What is needed
Take the lines from the beginning of the data below through the line holding "nternistycznymi jak również byłem" and return exactly those.
++++++++++
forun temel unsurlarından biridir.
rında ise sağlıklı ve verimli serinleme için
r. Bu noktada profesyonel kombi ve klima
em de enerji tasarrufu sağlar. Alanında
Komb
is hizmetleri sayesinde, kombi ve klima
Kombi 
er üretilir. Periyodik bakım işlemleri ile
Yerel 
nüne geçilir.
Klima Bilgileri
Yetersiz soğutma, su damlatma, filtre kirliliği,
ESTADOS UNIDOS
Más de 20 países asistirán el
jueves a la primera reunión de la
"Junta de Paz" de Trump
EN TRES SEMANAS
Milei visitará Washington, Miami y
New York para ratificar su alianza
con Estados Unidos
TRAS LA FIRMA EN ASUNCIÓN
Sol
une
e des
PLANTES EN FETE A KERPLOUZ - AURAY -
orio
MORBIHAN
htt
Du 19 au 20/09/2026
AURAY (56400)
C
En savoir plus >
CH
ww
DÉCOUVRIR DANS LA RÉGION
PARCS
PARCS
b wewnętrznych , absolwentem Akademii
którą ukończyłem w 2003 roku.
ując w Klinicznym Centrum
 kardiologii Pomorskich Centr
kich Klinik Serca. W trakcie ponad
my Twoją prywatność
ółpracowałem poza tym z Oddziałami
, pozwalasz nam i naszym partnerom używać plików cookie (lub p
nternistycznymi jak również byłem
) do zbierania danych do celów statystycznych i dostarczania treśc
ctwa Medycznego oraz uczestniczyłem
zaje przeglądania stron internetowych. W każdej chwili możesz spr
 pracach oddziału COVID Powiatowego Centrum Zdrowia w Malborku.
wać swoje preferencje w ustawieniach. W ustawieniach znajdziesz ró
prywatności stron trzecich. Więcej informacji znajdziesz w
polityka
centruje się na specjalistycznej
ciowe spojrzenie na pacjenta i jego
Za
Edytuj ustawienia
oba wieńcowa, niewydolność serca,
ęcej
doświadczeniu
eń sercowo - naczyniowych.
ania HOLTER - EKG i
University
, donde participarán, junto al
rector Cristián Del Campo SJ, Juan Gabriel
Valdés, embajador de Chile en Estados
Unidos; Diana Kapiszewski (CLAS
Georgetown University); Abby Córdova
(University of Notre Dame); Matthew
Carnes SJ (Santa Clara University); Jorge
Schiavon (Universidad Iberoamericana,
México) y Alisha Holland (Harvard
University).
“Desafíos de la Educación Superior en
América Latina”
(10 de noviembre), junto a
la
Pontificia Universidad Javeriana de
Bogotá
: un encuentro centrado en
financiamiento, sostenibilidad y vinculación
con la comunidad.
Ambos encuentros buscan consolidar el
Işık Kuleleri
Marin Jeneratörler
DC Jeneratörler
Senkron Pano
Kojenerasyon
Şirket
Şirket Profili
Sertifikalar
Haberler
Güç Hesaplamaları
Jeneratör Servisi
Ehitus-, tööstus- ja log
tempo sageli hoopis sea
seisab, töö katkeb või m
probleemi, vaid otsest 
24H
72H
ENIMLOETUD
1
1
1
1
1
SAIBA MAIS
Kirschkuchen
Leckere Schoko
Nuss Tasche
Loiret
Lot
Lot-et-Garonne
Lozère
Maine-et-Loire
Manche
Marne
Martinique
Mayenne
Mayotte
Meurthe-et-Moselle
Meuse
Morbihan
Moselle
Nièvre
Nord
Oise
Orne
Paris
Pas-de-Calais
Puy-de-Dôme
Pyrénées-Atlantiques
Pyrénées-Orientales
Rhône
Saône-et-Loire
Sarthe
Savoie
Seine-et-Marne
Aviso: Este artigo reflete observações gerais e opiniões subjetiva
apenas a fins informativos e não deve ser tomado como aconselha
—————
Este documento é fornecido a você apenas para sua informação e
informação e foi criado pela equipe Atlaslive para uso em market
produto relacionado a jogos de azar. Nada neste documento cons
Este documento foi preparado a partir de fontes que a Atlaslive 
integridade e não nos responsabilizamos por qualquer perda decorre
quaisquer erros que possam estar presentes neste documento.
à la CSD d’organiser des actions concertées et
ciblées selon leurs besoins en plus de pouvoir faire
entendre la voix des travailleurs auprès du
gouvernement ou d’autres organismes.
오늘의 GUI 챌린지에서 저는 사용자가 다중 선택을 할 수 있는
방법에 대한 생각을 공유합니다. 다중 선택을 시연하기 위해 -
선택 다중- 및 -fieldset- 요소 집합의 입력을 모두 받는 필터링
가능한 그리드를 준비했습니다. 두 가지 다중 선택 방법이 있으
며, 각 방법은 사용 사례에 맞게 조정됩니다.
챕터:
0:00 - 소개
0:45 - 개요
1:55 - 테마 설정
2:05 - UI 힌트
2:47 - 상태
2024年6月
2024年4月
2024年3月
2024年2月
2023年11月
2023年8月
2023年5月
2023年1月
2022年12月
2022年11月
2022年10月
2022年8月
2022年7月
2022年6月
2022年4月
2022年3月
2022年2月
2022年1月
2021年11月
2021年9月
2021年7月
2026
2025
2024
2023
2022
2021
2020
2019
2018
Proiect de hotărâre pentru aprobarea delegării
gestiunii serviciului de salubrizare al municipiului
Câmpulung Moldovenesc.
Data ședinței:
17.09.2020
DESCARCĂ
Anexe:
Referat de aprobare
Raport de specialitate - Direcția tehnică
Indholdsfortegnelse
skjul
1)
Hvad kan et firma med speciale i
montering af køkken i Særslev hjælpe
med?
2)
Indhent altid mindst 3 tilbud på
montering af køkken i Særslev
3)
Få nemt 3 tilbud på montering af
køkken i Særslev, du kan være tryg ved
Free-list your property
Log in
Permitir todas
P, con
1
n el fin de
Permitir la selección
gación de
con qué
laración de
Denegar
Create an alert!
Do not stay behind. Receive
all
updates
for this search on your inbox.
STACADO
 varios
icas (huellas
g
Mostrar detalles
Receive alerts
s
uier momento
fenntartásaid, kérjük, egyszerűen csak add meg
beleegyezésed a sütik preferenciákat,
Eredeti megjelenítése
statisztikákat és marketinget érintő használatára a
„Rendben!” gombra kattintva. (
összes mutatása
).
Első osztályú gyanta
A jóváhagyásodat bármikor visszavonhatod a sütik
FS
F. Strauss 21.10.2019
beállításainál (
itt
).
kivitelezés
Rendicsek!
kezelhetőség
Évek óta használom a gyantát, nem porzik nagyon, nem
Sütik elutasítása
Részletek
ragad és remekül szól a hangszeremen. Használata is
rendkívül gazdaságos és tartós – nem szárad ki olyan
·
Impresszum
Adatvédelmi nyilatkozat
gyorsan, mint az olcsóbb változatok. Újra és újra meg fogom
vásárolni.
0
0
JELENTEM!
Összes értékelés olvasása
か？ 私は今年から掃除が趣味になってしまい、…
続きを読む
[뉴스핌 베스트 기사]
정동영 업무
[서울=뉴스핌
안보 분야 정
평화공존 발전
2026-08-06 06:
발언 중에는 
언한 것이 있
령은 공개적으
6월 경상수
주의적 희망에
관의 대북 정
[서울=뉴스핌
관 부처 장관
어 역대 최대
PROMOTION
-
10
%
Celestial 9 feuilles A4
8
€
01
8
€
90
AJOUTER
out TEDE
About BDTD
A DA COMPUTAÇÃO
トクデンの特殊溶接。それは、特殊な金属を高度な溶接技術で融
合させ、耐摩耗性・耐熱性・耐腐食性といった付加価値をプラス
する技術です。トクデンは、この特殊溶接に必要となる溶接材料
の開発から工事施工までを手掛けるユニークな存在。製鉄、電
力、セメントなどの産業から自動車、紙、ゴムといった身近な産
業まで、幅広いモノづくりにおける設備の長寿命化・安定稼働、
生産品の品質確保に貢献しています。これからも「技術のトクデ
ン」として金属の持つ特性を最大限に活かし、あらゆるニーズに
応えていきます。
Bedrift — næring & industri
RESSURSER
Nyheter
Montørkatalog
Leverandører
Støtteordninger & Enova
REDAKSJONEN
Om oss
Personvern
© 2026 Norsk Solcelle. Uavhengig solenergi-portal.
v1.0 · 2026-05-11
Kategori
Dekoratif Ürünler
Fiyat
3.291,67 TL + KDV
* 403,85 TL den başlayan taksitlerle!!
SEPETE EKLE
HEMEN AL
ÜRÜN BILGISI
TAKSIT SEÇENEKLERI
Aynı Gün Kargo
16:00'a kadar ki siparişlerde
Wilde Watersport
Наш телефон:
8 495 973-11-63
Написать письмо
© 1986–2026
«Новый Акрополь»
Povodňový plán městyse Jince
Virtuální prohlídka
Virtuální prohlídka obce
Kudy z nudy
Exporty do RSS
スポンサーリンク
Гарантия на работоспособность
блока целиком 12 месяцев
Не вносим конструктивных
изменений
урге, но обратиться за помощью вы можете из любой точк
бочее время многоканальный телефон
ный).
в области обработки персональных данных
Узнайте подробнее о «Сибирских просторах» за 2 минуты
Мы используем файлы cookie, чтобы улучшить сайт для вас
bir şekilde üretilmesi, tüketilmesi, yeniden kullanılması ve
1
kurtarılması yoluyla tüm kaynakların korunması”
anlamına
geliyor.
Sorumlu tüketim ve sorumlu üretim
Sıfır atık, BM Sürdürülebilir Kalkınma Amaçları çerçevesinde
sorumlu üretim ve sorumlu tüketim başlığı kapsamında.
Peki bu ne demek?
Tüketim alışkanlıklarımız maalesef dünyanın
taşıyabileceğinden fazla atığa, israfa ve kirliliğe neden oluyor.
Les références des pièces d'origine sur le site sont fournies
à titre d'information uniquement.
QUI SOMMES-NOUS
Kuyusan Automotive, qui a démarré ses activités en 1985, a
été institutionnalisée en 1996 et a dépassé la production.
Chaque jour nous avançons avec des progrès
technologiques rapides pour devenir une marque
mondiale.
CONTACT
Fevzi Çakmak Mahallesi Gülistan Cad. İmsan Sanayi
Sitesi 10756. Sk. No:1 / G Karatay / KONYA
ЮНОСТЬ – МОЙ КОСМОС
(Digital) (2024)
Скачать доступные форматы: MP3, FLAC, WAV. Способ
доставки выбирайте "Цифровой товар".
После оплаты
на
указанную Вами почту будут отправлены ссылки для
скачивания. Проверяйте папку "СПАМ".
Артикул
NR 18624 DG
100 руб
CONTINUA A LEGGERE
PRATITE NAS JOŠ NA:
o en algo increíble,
++++++++++
Written answer
forun temel unsurlarından biridir.
rında ise sağlıklı ve verimli serinleme için
r. Bu noktada profesyonel kombi ve klima
em de enerji tasarrufu sağlar. Alanında
Komb
is hizmetleri sayesinde, kombi ve klima
Kombi 
er üretilir. Periyodik bakım işlemleri ile
Yerel 
nüne geçilir.
Klima Bilgileri
Yetersiz soğutma, su damlatma, filtre kirliliği,
ESTADOS UNIDOS
Más de 20 países asistirán el
jueves a la primera reunión de la
"Junta de Paz" de Trump
EN TRES SEMANAS
Milei visitará Washington, Miami y
New York para ratificar su alianza
con Estados Unidos
TRAS LA FIRMA EN ASUNCIÓN
Sol
une
e des
PLANTES EN FETE A KERPLOUZ - AURAY -
orio
MORBIHAN
htt
Du 19 au 20/09/2026
AURAY (56400)
C
En savoir plus >
CH
ww
DÉCOUVRIR DANS LA RÉGION
PARCS
PARCS
b wewnętrznych , absolwentem Akademii
którą ukończyłem w 2003 roku.
ując w Klinicznym Centrum
 kardiologii Pomorskich Centr
kich Klinik Serca. W trakcie ponad
my Twoją prywatność
ółpracowałem poza tym z Oddziałami
, pozwalasz nam i naszym partnerom używać plików cookie (lub p
nternistycznymi jak również byłem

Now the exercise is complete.